His first funeral had been his mothers. Well, that wasn't quite right—the first funeral he remembered had been his mothers. There must have been some long-estranged uncle on his father's side, or maybe the neighbor down the street, but the first funeral that Techno had ever really seen was his mothers. The memory was hazy: had been eight-or-so, fitted in a too-tight bowtie and dress shoes that bit into the skin beneath his ankle, and there had been a solemn, elderly pastor with a solemn, gravely voice and flowers on a wooden casket. It had started in a church (this, he remembered because of the uncomfortable wooden pews he had sat in for hours, back rigid and aching), and the procession had followed the white-gilded hearse to a graveyard with countless acres of polished stone, each one just as gleaming and forgettable as the next.

It had not rained—he thought that it was supposed to rain at funerals.

Techno hated funerals, not that anyone particularly enjoyed them, but he hated them with a particular passion. It might have been the way his shoes were rubbing into the back of his heel, how the suit was too warm and how he couldn't get his hair to lay flat despite the copious amounts of gel his father had slathered in it, but he despised that day. He hated how his twin brother had stood next to him, big eyes watering an bottom lip wobbling, hands twitching as if he wanted to reach forward and pull their mom out from the earth or maybe hold Techno's hand; he hated how his father sobbed as he threw a handful of dirt on his mother's lowered casket.

He hated the flowers the most, maybe.
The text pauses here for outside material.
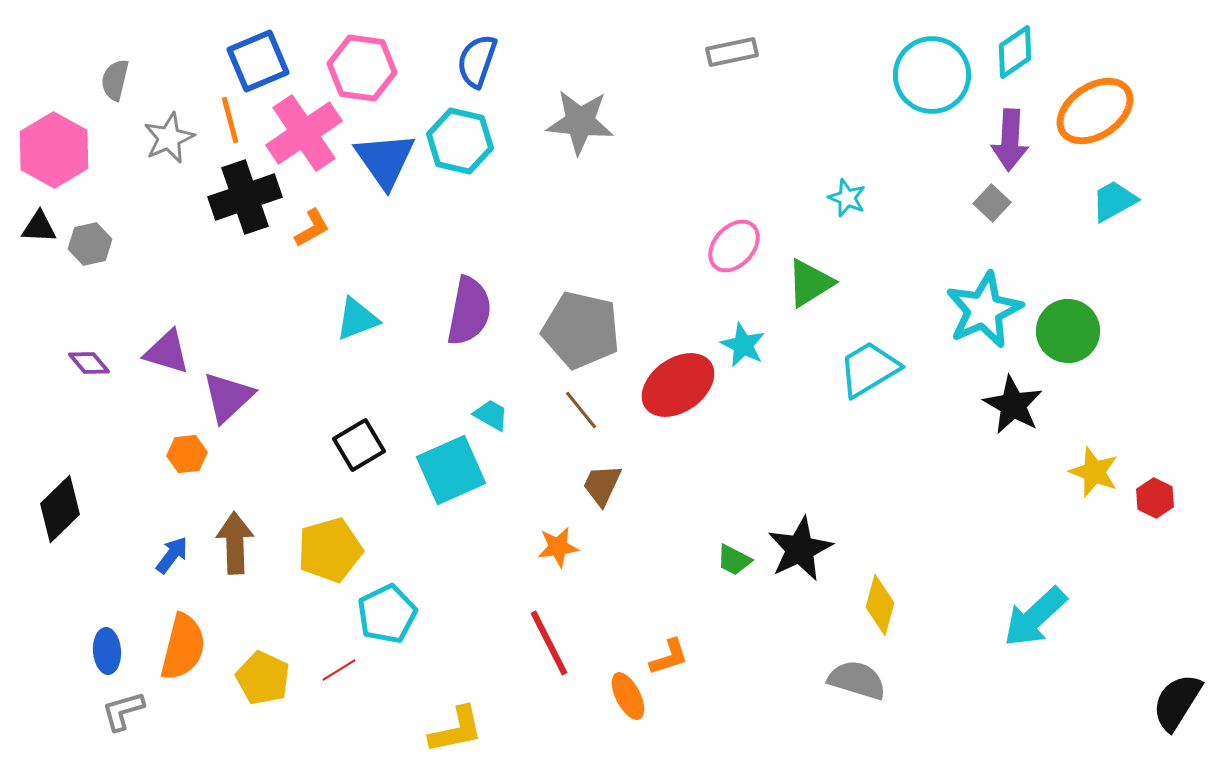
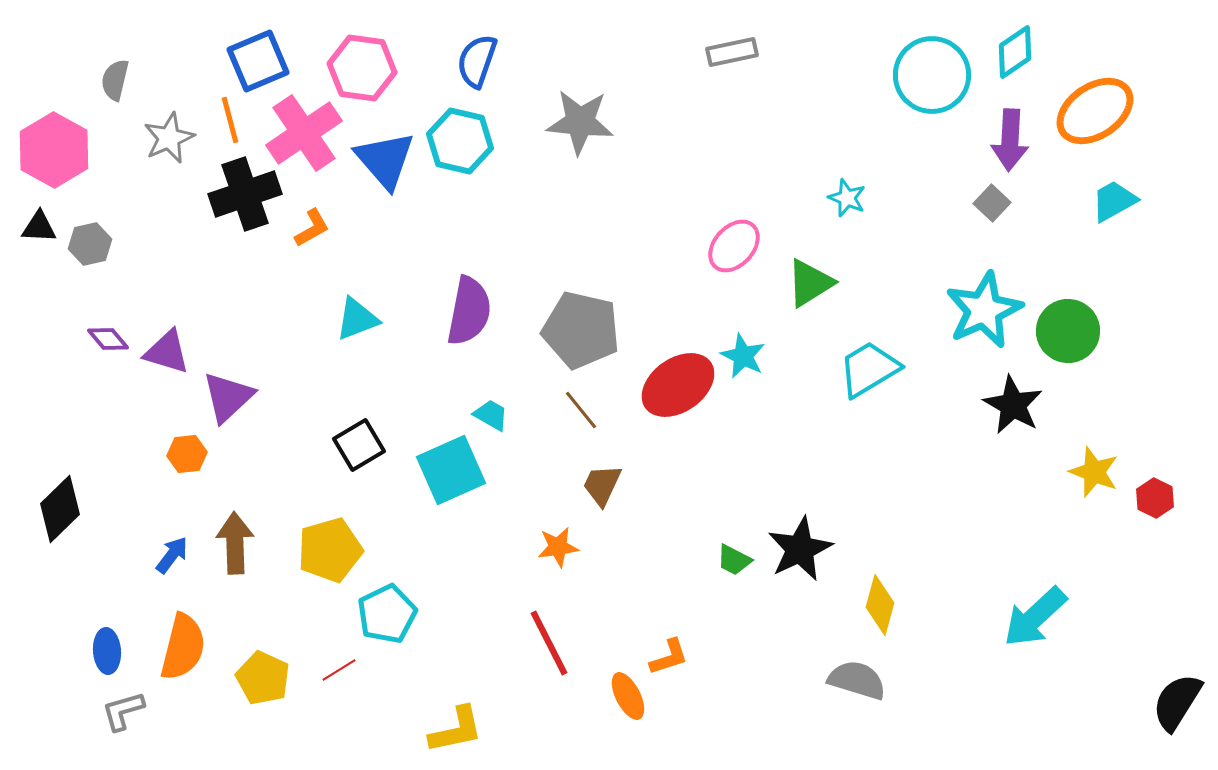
blue triangle at (385, 160): rotated 6 degrees counterclockwise
black cross at (245, 197): moved 3 px up
cyan star at (743, 345): moved 11 px down
purple diamond at (89, 363): moved 19 px right, 24 px up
How the wind puffed its timid breath on the roses' petals, the morning mist swaddling the fresh-cut lilies—he hated it. It doesn't fit her, he couldn't help but think, watching as the gentle sun laid rays of light to rest upon the gleaming casket, it doesn't feel like Mom. Too clean, too simple. His mom's favorite flower had been morning glories; she had liked how fickle they were, how they bloomed only to shrivel once the moon rose. When Techno had pointed this out to his father on the ride back to the house, Phil just broke into tears.

(His father had cried again that night, and almost every night after. It had terrified Techno, more than he'd like to admit. At night he laid with his face pressed into the crook of his twin's neck, hands loosely gripping the comforter Wilbur had swaddled them both in, shivering alongside his father's sobs that shook the walls' bones. Now, he understood his father's grief to be too large for the frame of their little two-story house; his father was no flood, was no thunder crashing upon the landscape and washing things ruined. He was just a man who had lost too much too soon. He was a husband without a wife; he was a father, lonely)
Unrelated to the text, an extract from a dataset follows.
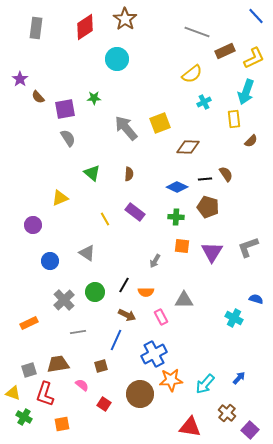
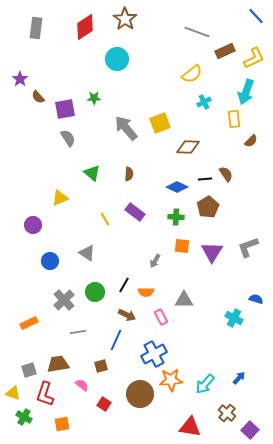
brown pentagon at (208, 207): rotated 25 degrees clockwise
It had been years since Techno had last attended a funeral or gotten an invite—he had not yet entered that stage of adulthood that was waiting for grief to come in the mail—and for that he was grateful. He was grateful to put away the pointy-toed shoes and hair gel, to hide away black slacks and pretend that everything was alright. That his voice-box wasn't a thing moments from shattering, that his brother wasn't a plane-ride-or-two away and didn't take three prescriptions each morning; he could pretend that his father slept through the night, that his little brother wasn't a boy dragged down by the ghost of a woman he had never met.
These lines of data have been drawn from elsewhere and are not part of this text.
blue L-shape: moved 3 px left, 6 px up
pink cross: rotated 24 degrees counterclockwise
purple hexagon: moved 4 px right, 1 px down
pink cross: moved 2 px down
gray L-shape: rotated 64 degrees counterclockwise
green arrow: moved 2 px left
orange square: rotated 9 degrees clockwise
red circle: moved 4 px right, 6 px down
And God, did Techno pretend.

Middle school, high school, college—all of it was nothing more than the flitting scenery of a play, and he the sole traveler of the globe's stage, disentangling himself from the minuscule lives of characters acting out their scripts. He had few acquaintances and kept even fewer friends. His professors welcomed him warmly and showered him with praise, but attention to anything other than his coursework was superfluous and unwanted: Technoblade did not care for affection, not really. He had his father and his twin and his little brother, and that was enough.